El problema de fondo no es el concepto de la reforma, sino el modelo económico en el que se pretende implementar. La propuesta de Petro parte de la idea de que el Estado puede garantizar condiciones dignas para todos, pero ignora que es un Estado sin plata, endeudado y sin capacidad real de financiar el bienestar que promete. Se puede prometer “vivir sabroso”, pero sin un plan estructurado, sin una estrategia económica seria, sin un gabinete estable, y con decisiones improvisadas cada tres meses, no hay manera de hacer cambios de fondo. Cuatro años ya son poco para transformar un sector, pero si cada tres meses se cambia de ministro, es imposible construir algo sostenible.
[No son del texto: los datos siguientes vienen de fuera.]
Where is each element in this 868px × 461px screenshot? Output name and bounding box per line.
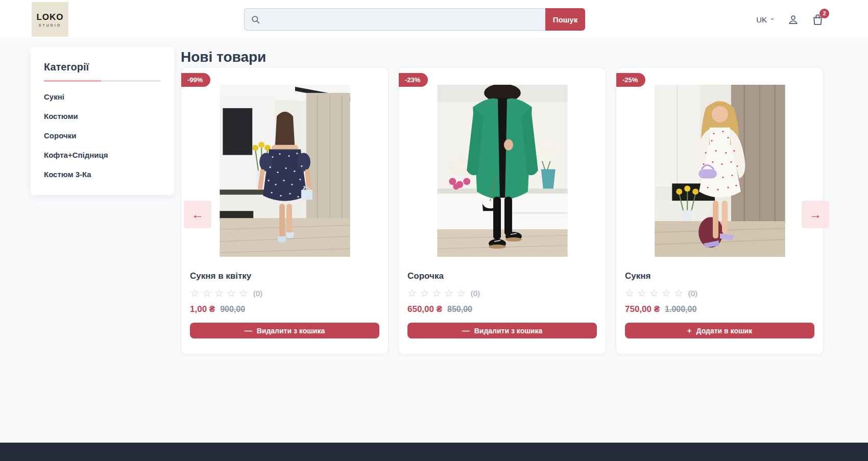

En el papel, la reforma es atractiva. Suena bonito reducir horas laborales, mejorar contratos y garantizar estabilidad. Pero las leyes no sirven si nadie puede cumplirlas. De nada sirve reducir la jornada laboral si no hay empresas para contratar. De nada sirve mejorar los contratos si el país no genera ingresos. En un país donde la mayoría trabaja para sobrevivir y apenas le alcanza para cubrir sus gastos básicos, ¿de qué sirve hablar de estabilidad si lo que se está asegurando es el desempleo?

Al final del día, no hay almuerzo gratis. Y en un Estado sin presupuesto, endeudado y sin capacidad real de apoyar a los más vulnerables –aun cuando enfrentamos crisis urgentes como la pobreza extrema, el hambre infantil o el desplazamiento forzado–, pretender que alguien más lo pague es una ilusión. Si la carga recae sobre quienes ya luchan por sostenerse, el desenlace es inevitable.

Los políticos –quienes se suponen gobernantes– insisten en que la comida aparece por arte de magia, en que la sociedad siempre aguanta, en que el pueblo puede con todo, incluso cuando desde el gobierno las decisiones carecen de estructura y visión a largo plazo. Pero la realidad económica no funciona con discursos: cuando el costo de producir es demasiado alto, simplemente no hay almuerzo para nadie.